So, it occurred to me that I am not the marrying kind... I'm so f**ked

Anonymous
Anonymous wrote:
Anonymous wrote:
Anonymous wrote:
Anonymous wrote:OP here, yes please flame all you want. I can take it. The PPs who say that I am rug sweeping have it exactly right. I think I went along/go along just to get along more than anything but what does one do when there are no issues to gripe about? Not that griping about issues makes a relationship interesting. I don't enjoy being immersed in unnecessary drama. My DH was a good man, and I thought and still think that I need a better reason other than "eh, not feeling it" to dump him. So like someone else mentioned, I hang in there and do what a good spouse is supposed to do but we both agree that we are not exactly kindred spirits.

We have and do try the typical "spicing up" of the marriage and while those activities are fun, they never quite ignite that chemistry.

I have convinced myself that this is as good as it gets and I wonder if I need to keep convincing myself of that for my kid's sake.

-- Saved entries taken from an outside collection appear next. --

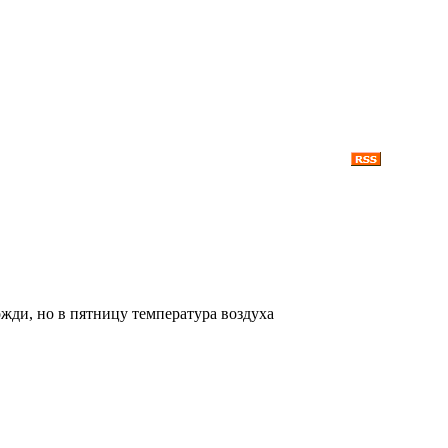
жди, но в пятницу температура воздуха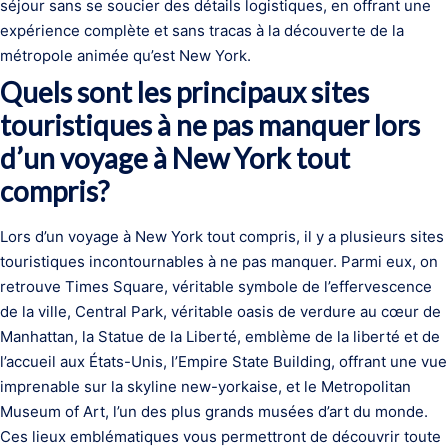
séjour sans se soucier des détails logistiques, en offrant une
expérience complète et sans tracas à la découverte de la
métropole animée qu’est New York.
Quels sont les principaux sites
touristiques à ne pas manquer lors
d’un voyage à New York tout
compris?
Lors d’un voyage à New York tout compris, il y a plusieurs sites
touristiques incontournables à ne pas manquer. Parmi eux, on
retrouve Times Square, véritable symbole de l’effervescence
de la ville, Central Park, véritable oasis de verdure au cœur de
Manhattan, la Statue de la Liberté, emblème de la liberté et de
l’accueil aux États-Unis, l’Empire State Building, offrant une vue
imprenable sur la skyline new-yorkaise, et le Metropolitan
Museum of Art, l’un des plus grands musées d’art du monde.
Ces lieux emblématiques vous permettront de découvrir toute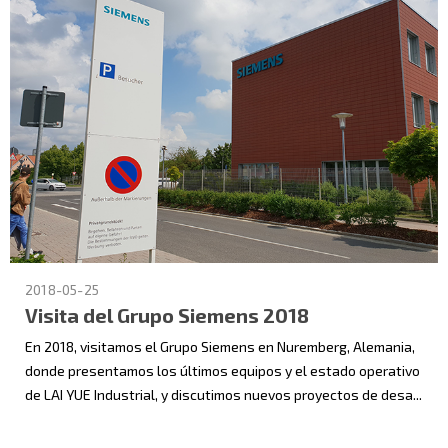
2018-05-25
Visita del Grupo Siemens 2018
En 2018, visitamos el Grupo Siemens en Nuremberg, Alemania,
donde presentamos los últimos equipos y el estado operativo
de LAI YUE Industrial, y discutimos nuevos proyectos de desa...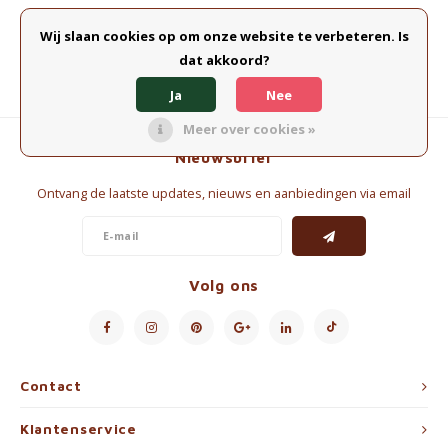
Waterkokers
Wij slaan cookies op om onze website te verbeteren. Is
dat akkoord?
Chocolade, granola en Drankpoeders
Ja
Nee
Koffie Kàn merch
Meer over cookies »
Nieuwsbrief
Boeken
Ontvang de laatste updates, nieuws en aanbiedingen via email
Gin
Ontbijt en Lunch
Volg ons
Outdoor accessoires
Happy stuff
Contact
Klantenservice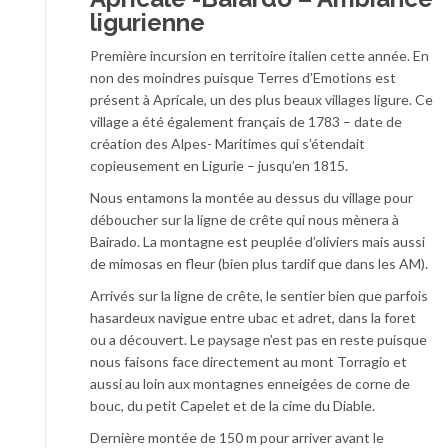
ligurienne
Première incursion en territoire italien cette année. En
non des moindres puisque Terres d’Emotions est
présent à Apricale, un des plus beaux villages ligure. Ce
village a été également français de 1783 – date de
création des Alpes- Maritimes qui s’étendait
copieusement en Ligurie – jusqu’en 1815.
Nous entamons la montée au dessus du village pour
déboucher sur la ligne de crête qui nous mènera à
Bairado. La montagne est peuplée d’oliviers mais aussi
de mimosas en fleur (bien plus tardif que dans les AM).
Arrivés sur la ligne de crête, le sentier bien que parfois
hasardeux navigue entre ubac et adret, dans la foret
ou a découvert. Le paysage n’est pas en reste puisque
nous faisons face directement au mont Torragio et
aussi au loin aux montagnes enneigées de corne de
bouc, du petit Capelet et de la cime du Diable.
Dernière montée de 150 m pour arriver avant le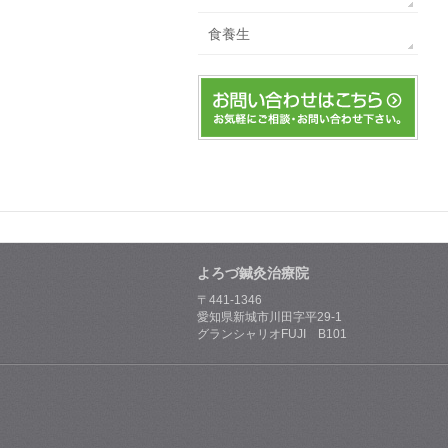
食養生
よろづ鍼灸治療院
〒441-1346
愛知県新城市川田字平29-1
グランシャリオFUJI B101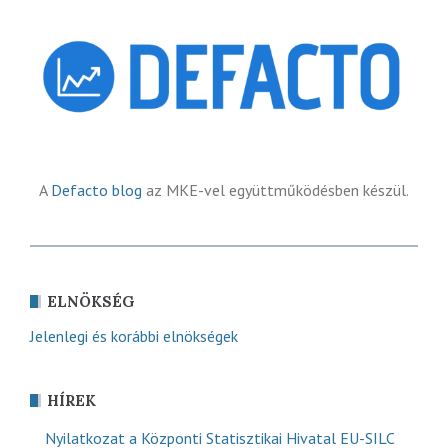
A
Defacto blog
az MKE-vel együttműködésben készül.
ELNÖKSÉG
Jelenlegi és korábbi elnökségek
HÍREK
Nyilatkozat a Központi Statisztikai Hivatal EU-SILC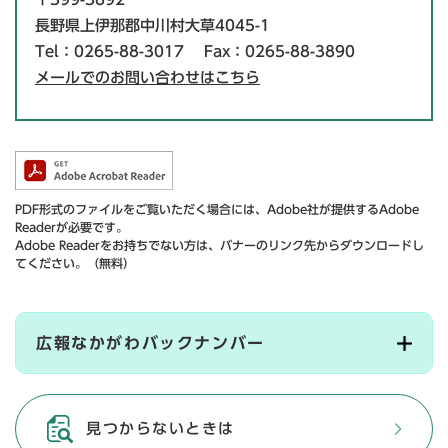
長野県上伊那郡中川村大草4045-1
Tel：0265-88-3017
Fax：0265-88-3890
メールでのお問い合わせはこちら
PDF形式のファイルをご覧いただく場合には、Adobe社が提供するAdobe
Readerが必要です。
Adobe Readerをお持ちでない方は、バナーのリンク先からダウンロードし
てください。（無料）
広報なかがわバックナンバー
見つからないときは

And really, isn't this as good as it gets? Good parenting partners, no conflicts, no stress.

I have no problem being alone and don't have any ideas of a wandering soulmate out there just waiting for me so even if I did get divorced, it won't be in hopes of finding someone better.I'm

But I will admit that if DH brought up divorce today, I won't fight to keep him.


If you have a conflict free marriage, why would being divorced and alone be better than being married? I don't get that.
well, for one, so I can stop psyching myself up to have sex with DH each time. Approaching intimacy like a porn star would approach her job. Lights, camera, action...perform!. No personal enjoyment, you just don't it because it's your job.


Ok, see ,there's your problem. STOP! Stop performing, stop pretending. It's not all going to fall down if you start being real. You need to deal with the fear that you have that you have to pretend in order to maintain a relationship. It is ruining your life.


+1000

Mustering some enthusiasm when you're not totally in the mood is a healthy effort to make on behalf of your spouse.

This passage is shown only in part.